Voilà. Vous êtes prévenus. Trente jours, plus ou moins. Je reçois beaucoup de courrier avec la question "et après ?". Et après, je ne sais pas. Je ne vois pas l'utilité pour moi ni pour vous de continuer une chronique en n'étant plus sur place.
En attendant, la vie continue. Il semble que mes amis en vert aient décidé de boucler les accès à la ville de Jénine de façon plus ou moins permanente. Il y a maintenant - au moins sur la route du nord, je n'ai pas vérifié les autres, pas encore - minimum deux blindés en permanence qui bloquent la circulation. Même la nuit.
Ce qu'il faut bien comprendre, c'est qu'il y a déjà des checkpoints aux entrées de la ville, ou plus exactement, aux entrées de la zone A, prétendument autonome. A celà il faut ajouter les barrages permanents entre la ville et une partie des villages, les barrages mobiles, constitués de véhicules, et donc maintenant les barrages mobiles permanents. Je crois qu'on veut nous faire comprendre qu'il ne faut pas circuler.
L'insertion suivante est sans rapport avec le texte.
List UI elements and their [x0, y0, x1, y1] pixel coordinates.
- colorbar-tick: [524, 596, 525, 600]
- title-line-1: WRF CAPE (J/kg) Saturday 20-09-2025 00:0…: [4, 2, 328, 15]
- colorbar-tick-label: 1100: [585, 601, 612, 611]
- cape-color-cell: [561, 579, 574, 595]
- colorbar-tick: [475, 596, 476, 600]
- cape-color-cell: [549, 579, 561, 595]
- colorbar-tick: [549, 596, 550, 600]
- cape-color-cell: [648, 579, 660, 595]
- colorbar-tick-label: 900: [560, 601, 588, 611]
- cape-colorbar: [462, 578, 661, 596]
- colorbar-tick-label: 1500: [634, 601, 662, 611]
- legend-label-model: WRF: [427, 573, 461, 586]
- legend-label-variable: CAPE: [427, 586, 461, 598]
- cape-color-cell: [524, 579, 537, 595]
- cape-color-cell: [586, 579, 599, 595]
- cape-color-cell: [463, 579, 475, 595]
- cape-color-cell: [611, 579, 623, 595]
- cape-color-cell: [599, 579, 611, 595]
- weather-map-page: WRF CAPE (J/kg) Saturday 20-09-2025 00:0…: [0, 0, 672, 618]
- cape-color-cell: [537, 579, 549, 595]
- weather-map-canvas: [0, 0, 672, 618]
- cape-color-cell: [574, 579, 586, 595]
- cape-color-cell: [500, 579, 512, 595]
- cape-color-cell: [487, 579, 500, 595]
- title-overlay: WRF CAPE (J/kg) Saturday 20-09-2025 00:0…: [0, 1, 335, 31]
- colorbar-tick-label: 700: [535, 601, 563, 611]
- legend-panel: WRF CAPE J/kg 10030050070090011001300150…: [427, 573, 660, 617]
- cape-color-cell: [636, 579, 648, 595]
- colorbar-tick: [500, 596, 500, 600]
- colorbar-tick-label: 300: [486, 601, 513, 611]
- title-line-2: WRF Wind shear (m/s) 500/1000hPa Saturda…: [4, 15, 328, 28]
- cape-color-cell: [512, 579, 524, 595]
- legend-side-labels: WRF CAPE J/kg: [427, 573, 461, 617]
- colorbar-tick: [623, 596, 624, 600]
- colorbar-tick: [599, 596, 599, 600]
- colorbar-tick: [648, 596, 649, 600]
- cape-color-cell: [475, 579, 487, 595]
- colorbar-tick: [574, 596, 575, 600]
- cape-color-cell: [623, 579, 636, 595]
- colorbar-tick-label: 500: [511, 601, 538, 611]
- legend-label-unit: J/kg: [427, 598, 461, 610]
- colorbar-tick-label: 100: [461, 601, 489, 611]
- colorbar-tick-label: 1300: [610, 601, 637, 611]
Comme d'habitude, en mauvais esprit que je suis, je me demande pourquoi. L'important est d'empêcher les potentiels kamikaze ou terroristes de traverser la frontière pour aller en Israël. Mais il parait qu'on ne peut pas garder la frontière. Trop longue, trop difficile. Apparemment plus difficile que boucler, cloisonner, compartimeter les zones palestiniennes. Va comprendre. On pourrait penser que les grosses têtes sous le béret se rendent compte qu'il y a comme un défaut dans la logique de leur démarche. Mais non. C'est juste qu'on n'a pas la même logique... ou que la démarche n'est pas celle qu'on nous présente.
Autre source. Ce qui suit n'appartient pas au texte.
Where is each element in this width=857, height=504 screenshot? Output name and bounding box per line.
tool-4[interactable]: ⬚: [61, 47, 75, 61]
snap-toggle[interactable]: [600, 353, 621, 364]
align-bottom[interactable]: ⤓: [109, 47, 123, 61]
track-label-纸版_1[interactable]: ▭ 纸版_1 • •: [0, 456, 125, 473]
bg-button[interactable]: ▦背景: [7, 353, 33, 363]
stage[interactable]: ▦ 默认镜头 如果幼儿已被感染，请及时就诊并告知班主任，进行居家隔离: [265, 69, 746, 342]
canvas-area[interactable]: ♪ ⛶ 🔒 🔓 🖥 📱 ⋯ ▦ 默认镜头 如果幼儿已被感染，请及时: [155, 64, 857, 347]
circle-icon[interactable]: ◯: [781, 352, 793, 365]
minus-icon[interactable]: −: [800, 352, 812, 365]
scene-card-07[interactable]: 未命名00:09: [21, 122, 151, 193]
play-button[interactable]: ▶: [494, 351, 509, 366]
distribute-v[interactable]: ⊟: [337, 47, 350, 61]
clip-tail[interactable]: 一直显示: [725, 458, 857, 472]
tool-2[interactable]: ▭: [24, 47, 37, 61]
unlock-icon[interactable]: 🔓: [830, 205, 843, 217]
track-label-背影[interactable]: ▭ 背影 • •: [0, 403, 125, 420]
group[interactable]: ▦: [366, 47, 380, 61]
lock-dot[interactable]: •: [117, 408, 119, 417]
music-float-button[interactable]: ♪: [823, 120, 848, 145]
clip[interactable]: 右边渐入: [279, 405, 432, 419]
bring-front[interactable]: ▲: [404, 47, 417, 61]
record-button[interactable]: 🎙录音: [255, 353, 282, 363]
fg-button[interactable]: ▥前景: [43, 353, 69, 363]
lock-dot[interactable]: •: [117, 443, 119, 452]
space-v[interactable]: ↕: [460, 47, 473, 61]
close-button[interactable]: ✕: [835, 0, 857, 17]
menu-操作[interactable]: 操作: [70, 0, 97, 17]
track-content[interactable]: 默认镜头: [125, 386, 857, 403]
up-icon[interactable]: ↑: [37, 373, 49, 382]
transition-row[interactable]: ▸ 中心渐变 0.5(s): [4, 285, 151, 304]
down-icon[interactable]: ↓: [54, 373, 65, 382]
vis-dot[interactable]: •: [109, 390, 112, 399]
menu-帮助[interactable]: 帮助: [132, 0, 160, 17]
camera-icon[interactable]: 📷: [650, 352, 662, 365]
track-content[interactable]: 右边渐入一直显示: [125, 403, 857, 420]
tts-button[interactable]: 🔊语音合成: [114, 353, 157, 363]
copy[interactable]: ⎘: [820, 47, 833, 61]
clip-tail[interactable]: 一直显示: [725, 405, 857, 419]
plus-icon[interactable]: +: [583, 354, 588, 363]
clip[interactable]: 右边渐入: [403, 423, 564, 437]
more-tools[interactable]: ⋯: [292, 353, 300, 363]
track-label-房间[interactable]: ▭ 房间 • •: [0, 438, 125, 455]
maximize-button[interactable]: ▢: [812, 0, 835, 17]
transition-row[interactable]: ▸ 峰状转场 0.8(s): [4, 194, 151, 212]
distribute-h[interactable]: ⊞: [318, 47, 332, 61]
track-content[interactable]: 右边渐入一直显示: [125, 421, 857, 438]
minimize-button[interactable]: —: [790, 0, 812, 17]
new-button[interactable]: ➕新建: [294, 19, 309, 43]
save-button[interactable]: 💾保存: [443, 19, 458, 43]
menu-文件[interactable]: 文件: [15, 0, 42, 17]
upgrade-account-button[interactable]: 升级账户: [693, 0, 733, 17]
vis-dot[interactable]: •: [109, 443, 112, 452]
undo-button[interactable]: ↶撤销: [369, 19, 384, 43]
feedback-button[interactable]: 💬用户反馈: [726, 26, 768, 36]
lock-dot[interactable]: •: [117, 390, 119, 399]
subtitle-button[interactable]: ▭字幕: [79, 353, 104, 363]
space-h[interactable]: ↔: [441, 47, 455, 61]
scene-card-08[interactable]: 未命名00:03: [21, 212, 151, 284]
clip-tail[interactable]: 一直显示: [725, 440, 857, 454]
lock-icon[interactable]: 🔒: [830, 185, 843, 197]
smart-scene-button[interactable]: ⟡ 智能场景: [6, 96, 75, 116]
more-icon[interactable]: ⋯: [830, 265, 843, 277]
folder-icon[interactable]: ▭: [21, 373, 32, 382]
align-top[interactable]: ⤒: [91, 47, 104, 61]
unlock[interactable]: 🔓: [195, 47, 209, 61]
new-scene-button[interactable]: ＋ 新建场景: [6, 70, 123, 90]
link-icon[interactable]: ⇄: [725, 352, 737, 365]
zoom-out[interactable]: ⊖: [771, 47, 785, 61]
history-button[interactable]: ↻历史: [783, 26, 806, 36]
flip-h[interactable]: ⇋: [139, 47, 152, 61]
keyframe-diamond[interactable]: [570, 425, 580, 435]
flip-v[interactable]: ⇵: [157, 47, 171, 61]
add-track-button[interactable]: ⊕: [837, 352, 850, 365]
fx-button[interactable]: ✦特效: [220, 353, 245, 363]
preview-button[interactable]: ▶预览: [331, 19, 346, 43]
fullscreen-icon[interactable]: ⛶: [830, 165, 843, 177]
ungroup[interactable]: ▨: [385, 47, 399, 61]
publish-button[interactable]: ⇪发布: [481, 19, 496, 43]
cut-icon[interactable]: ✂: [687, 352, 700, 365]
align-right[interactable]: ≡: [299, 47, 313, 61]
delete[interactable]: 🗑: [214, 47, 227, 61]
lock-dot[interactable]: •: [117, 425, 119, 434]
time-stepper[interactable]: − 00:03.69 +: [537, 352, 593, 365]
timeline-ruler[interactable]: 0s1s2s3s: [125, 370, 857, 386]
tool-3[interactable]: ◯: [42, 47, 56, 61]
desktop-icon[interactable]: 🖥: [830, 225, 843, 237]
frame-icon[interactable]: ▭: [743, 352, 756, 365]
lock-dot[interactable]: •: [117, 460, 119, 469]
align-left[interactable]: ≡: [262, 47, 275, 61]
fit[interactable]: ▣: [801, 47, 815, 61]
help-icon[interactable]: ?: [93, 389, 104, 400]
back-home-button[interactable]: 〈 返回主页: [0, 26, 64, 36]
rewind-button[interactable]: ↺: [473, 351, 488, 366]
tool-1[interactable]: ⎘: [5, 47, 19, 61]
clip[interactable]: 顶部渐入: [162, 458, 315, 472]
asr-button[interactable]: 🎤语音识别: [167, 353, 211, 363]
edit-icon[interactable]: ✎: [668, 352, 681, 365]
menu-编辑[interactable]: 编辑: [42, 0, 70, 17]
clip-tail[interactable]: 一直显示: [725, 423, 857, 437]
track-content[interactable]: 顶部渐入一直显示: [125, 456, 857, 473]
J'ai vu Ariel à la télévision l'autre jour présenter ses regrets que des civils aient été un tant soit peu tués à Gaza quand un hélicoptère a tiré un missile antichar sur un groupe de gens dans la rue. Déjà, le ton donnait - si j'ose dire - le ton. Il a dit ça à la "passe-moi-le-sel". En pilotage automatique. Disons pudiquement que le coeur n'y était visiblement pas. Ensuite, quand on y pense un peu, l'utilisation d'une arme antichar (lire : faite pour faire un trou dans un mastodonte d'acier d'une bonne cinquantaine de tonnes) sur un groupe de personnes dans la rue peut surprendre. L'argument c'est que des gens dans le groupe tiraient à la Kalashnikov sur l'hélicoptère. Blindé. On ne le dit pas assez : c'est plus ou moins blindé ces choses-là. L'helicoptère aurait pu prendre de l'altitude, appeler de l'infanterie pour règler le problème, et on n'en parlait plus. Mais non. Ca ne pose aucun problème à un pilote d'hélicoptère israélien de tirer un missile antichar sur des gens à découvert. Il ne peut pas prétendre qu'il était trop loin pour voir : il était assez près pour qu'on lui tire dessus, et assez près pour voir que les tireurs se situaient dans le groupe. Bilan, une centaine de blessés et une quinzaine de morts pour l'ensemble de l'opération. Pas mal pour un lundi...
L'autre jour à Qalendia, alors que j'attendais le taxi pour rentrer à Jénine, j'ai assisté à une scène qui ne m'a pas beaucoup plu. La zone en question se trouve entre les checkpoints de Qalendia et Ram, et donc entre Ramallah et Jérusalem. Un type a essayé de voler une voiture de location garée le long de la route menant au checkpoint, (probablement une voiture pour reporters, ou pour une ONG). Il a été vu par quelqu'un, et une foule de gens s'est précipité sur lui. Il a été battu. Pas trop sérieusement, mais battu tout de même. A un moment j'ai cru qu'on allait avoir un lynchage en bonne et due forme. En fait, ils ont fini par l'enfermer dans le coffre d'un taxi, qui est parti - m'a-t-on dit - pour l'emmener à une station de police palestinienne.
Enfin bref. Depuis vingt-quatre heures il y a soit un avion d'observation soit un drone qui tourne autour de la ville. Ce n'est pas bon signe. On verra bien. En attendant tout est calme. C'est vendredi, la ville est au ralenti.